(Data entries)
##########

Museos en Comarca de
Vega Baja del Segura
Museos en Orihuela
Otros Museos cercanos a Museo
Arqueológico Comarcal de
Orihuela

##########

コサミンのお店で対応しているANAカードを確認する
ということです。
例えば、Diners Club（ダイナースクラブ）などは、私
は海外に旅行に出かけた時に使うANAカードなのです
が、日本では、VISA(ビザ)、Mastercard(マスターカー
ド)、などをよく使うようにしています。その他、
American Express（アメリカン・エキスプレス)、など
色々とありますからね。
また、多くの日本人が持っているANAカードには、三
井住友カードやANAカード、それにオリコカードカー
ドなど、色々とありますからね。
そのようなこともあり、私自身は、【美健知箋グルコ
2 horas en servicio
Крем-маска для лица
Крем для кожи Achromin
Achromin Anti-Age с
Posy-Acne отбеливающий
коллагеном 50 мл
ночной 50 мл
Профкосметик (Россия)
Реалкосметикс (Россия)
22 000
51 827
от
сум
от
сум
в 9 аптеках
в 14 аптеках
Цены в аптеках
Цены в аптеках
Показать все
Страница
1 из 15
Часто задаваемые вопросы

##########

Task details:
Search the entries above for the word "Россия", and copy every line where it occurs.

Exercise answer:
Профкосметик (Россия)
Реалкосметикс (Россия)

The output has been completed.